New Orleans church receives ‘minimal damage’ from Gustav

The Blessed Seelos Catholic Church, which braved winds of 96 mph last week as Hurricane Gustav tore through New Orleans, received "minimal damage" during the storm, according to Mercer Island resident and Pipe Organ Foundation President Carl Dodrill.

The Blessed Seelos Catholic Church, which braved winds of 96 mph last week as Hurricane Gustav tore through New Orleans, received “minimal damage” during the storm, according to Mercer Island resident and Pipe Organ Foundation President Carl Dodrill.

A few days after the hurricane ended, a member of the Blessed Seelos clergy told Dodrill that Gustav blew out one window of the parish hall, an awning outside the sanctuary and a downspout in the rectory.

“These losses were described by the priest as ‘minimal,’ and I guess they are for them,” Dodrill wrote in a letter to the Reporter. “For us, I suppose that 70-90 mph winds that blew out a window in one of our houses would be more than minimal, but for them, it does not amount to a whole lot.”

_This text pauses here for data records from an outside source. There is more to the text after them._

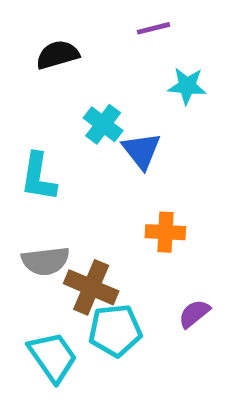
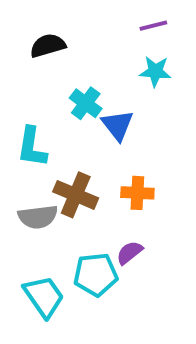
purple line: (153, 28) -> (153, 26), moved
brown cross: (91, 287) -> (76, 195), moved
purple semicircle: (194, 314) -> (129, 253), moved

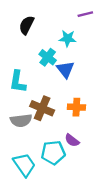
black semicircle: (48, 46) -> (27, 25), turned -48
cyan star: (155, 71) -> (68, 38), moved
purple semicircle: (129, 253) -> (72, 140), turned -104

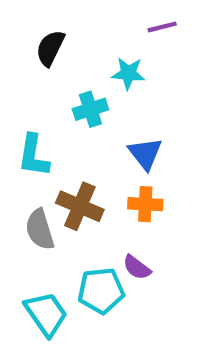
cyan cross: (48, 57) -> (90, 109), turned 35
blue triangle: (65, 69) -> (145, 154), moved
gray semicircle: (21, 120) -> (40, 229), turned 80

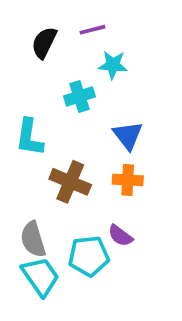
purple line: (162, 27) -> (92, 30), moved
gray semicircle: (40, 229) -> (33, 239), moved

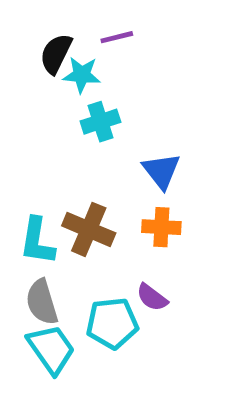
cyan star: (113, 65) -> (82, 75), moved
cyan L-shape: (29, 137) -> (37, 241), moved

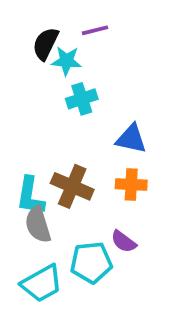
blue triangle: (161, 171) -> (131, 139), turned -40
gray semicircle: (42, 302) -> (38, 224), moved
cyan trapezoid: (51, 349) -> (42, 283), turned 96

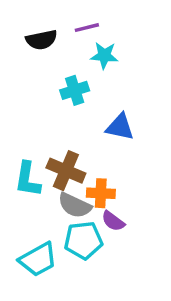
black semicircle: (46, 44) -> (42, 40), turned -128
cyan star: (66, 61) -> (104, 55), moved
orange cross: (131, 184) -> (101, 193), moved
gray semicircle: (38, 224) -> (75, 205), moved, turned -48

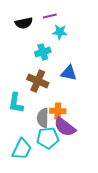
brown cross: (66, 171) -> (38, 81), moved
gray semicircle: (75, 205) -> (43, 118), turned 66
purple semicircle: (113, 221) -> (65, 127), size x1.6
cyan trapezoid: (38, 259) -> (22, 149), turned -35

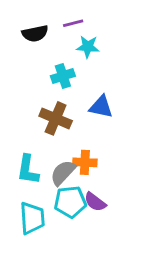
cyan L-shape: (16, 103) -> (28, 170), moved
gray semicircle: (43, 118) -> (63, 173), turned 42
purple semicircle: (65, 127) -> (95, 202), moved, size x0.7
cyan trapezoid: (22, 149) -> (32, 218), turned -30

None of the parishioners at Blessed Seelos were harmed during the hurricane, which struck New Orleans on Sept. 1, as the city was evacuated. The newly restored Moller pipe organ also survived Gustav with no damages.

Last spring, Dodrill led a 37-member team in building a new Moller pipe organ for Blessed Seelos after the original was destroyed during a fire in 2003. Two weeks after the organ was resurrected in the New Orleans Church, the steeple was struck by lightning and the electric organ was ruined. Dodrill returned to New Orleans with his wife and a specialist to repair the organ last month. The Reporter ran a story on Blessed Seelos, the organ and the impeding Hurricane Gustav in its Sept. 3 issue.